# DATA SHOWN
/---

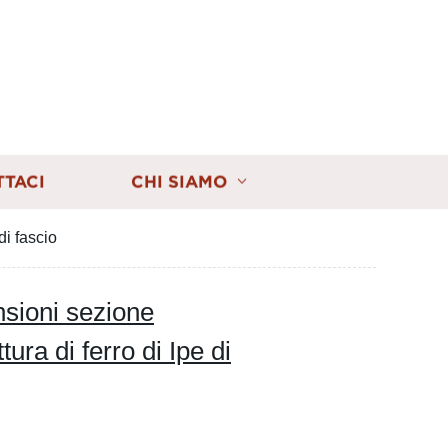
TTACI
CHI SIAMO
di fascio
nsioni sezione
ra di ferro di Ipe di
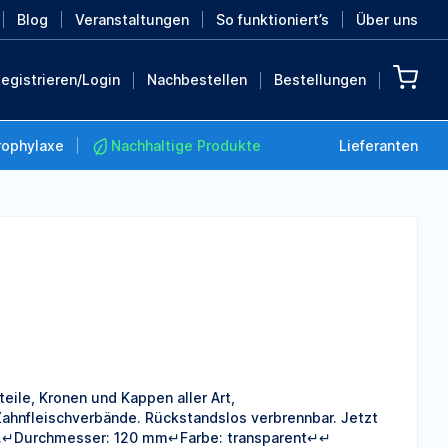
Blog
Veranstaltungen
So funktioniert’s
Über uns
egistrieren/Login
Nachbestellen
Bestellungen
rophylaxe
Nachhaltige Produkte
Lieferanten
Nachhaltige Produkte
Retten Sie die Erde mit
diesen nachhaltigen
Produkten
MEHR ENTDECKEN
eile, Kronen und Kappen aller Art,
Zahnfleischverbände. Rückstandslos verbrennbar. Jetzt
ich.↵Durchmesser: 120 mm↵Farbe: transparent↵↵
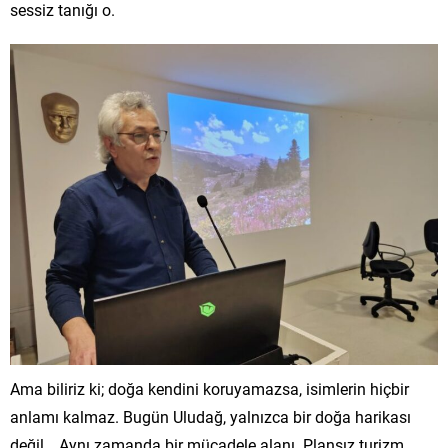
sessiz tanığı o.
Ama biliriz ki; doğa kendini koruyamazsa, isimlerin hiçbir
anlamı kalmaz. Bugün Uludağ, yalnızca bir doğa harikası
değil… Aynı zamanda bir mücadele alanı. Plansız turizm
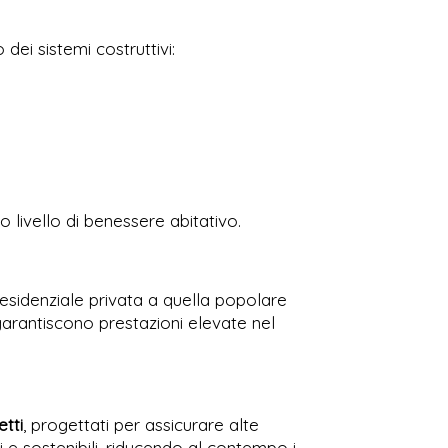
dei sistemi costruttivi:
to livello di benessere abitativo.
a residenziale privata a quella popolare
a garantiscono prestazioni elevate nel
etti
, progettati per assicurare alte
ti e sostenibili, riducendo al contempo i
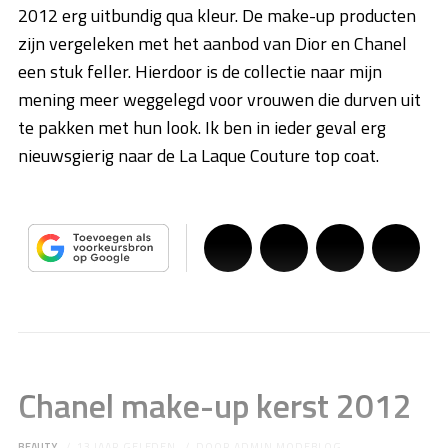
2012 erg uitbundig qua kleur. De make-up producten
zijn vergeleken met het aanbod van Dior en Chanel
een stuk feller. Hierdoor is de collectie naar mijn
mening meer weggelegd voor vrouwen die durven uit
te pakken met hun look. Ik ben in ieder geval erg
nieuwsgierig naar de La Laque Couture top coat.
Chanel make-up kerst 2012
BEAUTY
13 JAAR GELEDEN
DOOR
ADMIN MODEBLOG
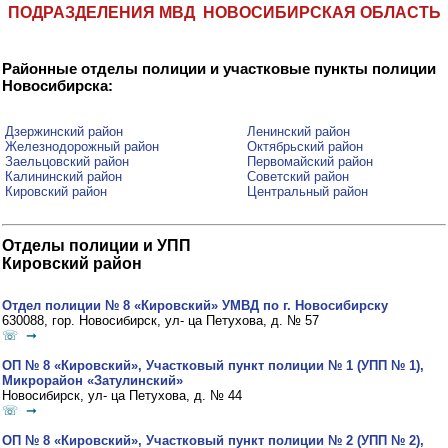
ПОДРАЗДЕЛЕНИЯ МВД НОВОСИБИРСКАЯ ОБЛАСТЬ
Районные отделы полиции и участковые пункты полиции
Новосибирска:
Дзержинский район
Ленинский район
Железнодорожный район
Октябрьский район
Заельцовский район
Первомайский район
Калининский район
Советский район
Кировский район
Центральный район
Отделы полиции и УПП
Кировский район
Отдел полиции № 8 «Кировский» УМВД по г. Новосибирску
630088, гор. Новосибирск, ул- ца Петухова, д. № 57
☏ ➞
ОП № 8 «Кировский», Участковый пункт полиции № 1 (УПП № 1),
Микрорайон «Затулинский»
Новосибирск, ул- ца Петухова, д. № 44
☏ ➞
ОП № 8 «Кировский», Участковый пункт полиции № 2 (УПП № 2),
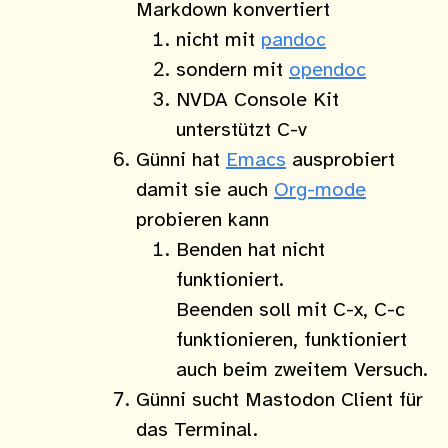
Markdown konvertiert
nicht mit
pandoc
sondern mit
opendoc
NVDA Console Kit
unterstützt C-v
Günni hat
Emacs
ausprobiert
damit sie auch
Org-mode
probieren kann
Benden hat nicht
funktioniert.
Beenden soll mit C-x, C-c
funktionieren, funktioniert
auch beim zweitem Versuch.
Günni sucht Mastodon Client für
das Terminal.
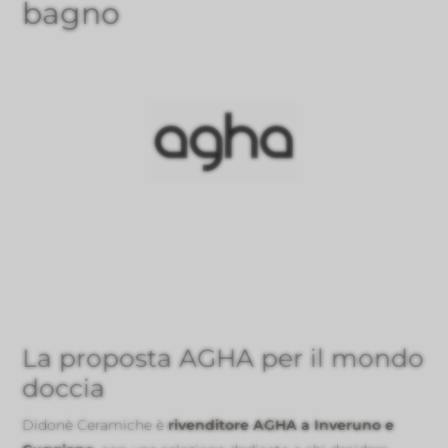
bagno
La proposta AGHA per il mondo
doccia
Didonè Ceramiche è
rivenditore AGHA a Inveruno e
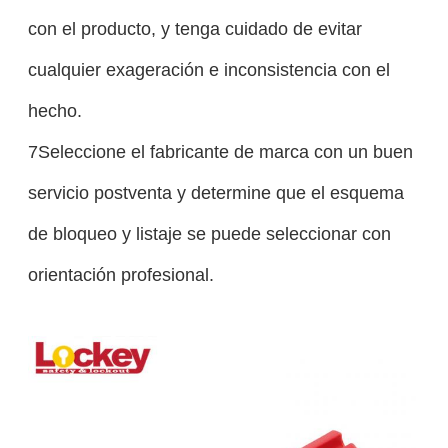
con el producto, y tenga cuidado de evitar
cualquier exageración e inconsistencia con el
hecho.
7Seleccione el fabricante de marca con un buen
servicio postventa y determine que el esquema
de bloqueo y listaje se puede seleccionar con
orientación profesional.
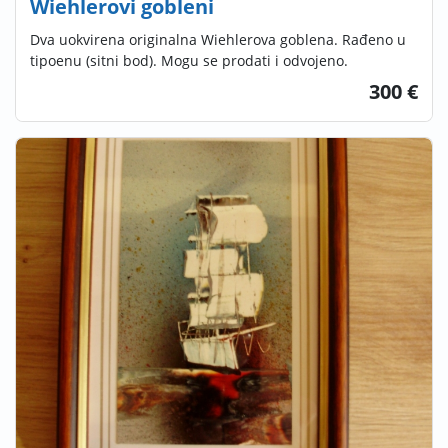
Wiehlerovi gobleni
Dva uokvirena originalna Wiehlerova goblena. Rađeno u
tipoenu (sitni bod). Mogu se prodati i odvojeno.
300 €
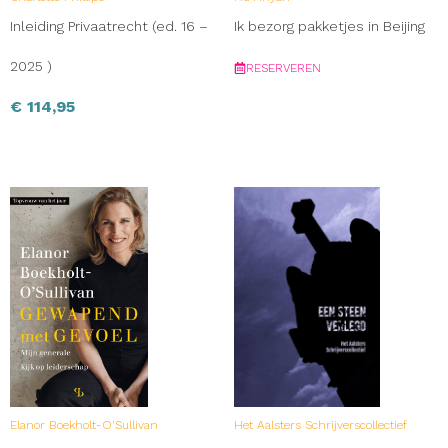
Inleiding Privaatrecht (ed. 16 –
Ik bezorg pakketjes in Beijing
2025 )
RESERVEREN
€
114,95
Elanor Boekholt-O'Sullivan
Het Aalsters Schrijverscollectief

\---

# TO DO
From the material above, output only the span of lines that starts at the one containing "Nachbestellen" and finishes at the one containing "een stuk feller.", word for word and free of pictures.

# SOLUTION FOR THIS TASK
Nachbestellen
Bestellungen
rophylaxe
Nachhaltige Produkte
Lieferanten
Nachhaltige Produkte
Retten Sie die Erde mit
diesen nachhaltigen
Produkten
MEHR ENTDECKEN
eile, Kronen und Kappen aller Art,
Zahnfleischverbände. Rückstandslos verbrennbar. Jetzt
ich.↵Durchmesser: 120 mm↵Farbe: transparent↵↵
sessiz tanığı o.
Ama biliriz ki; doğa kendini koruyamazsa, isimlerin hiçbir
anlamı kalmaz. Bugün Uludağ, yalnızca bir doğa harikası
değil… Aynı zamanda bir mücadele alanı. Plansız turizm
dei sistemi costruttivi:
to livello di benessere abitativo.
a residenziale privata a quella popolare
a garantiscono prestazioni elevate nel
etti
, progettati per assicurare alte
ti e sostenibili, riducendo al contempo i
2012 erg uitbundig qua kleur. De make-up producten
zijn vergeleken met het aanbod van Dior en Chanel
een stuk feller. Hierdoor is de collectie naar mijn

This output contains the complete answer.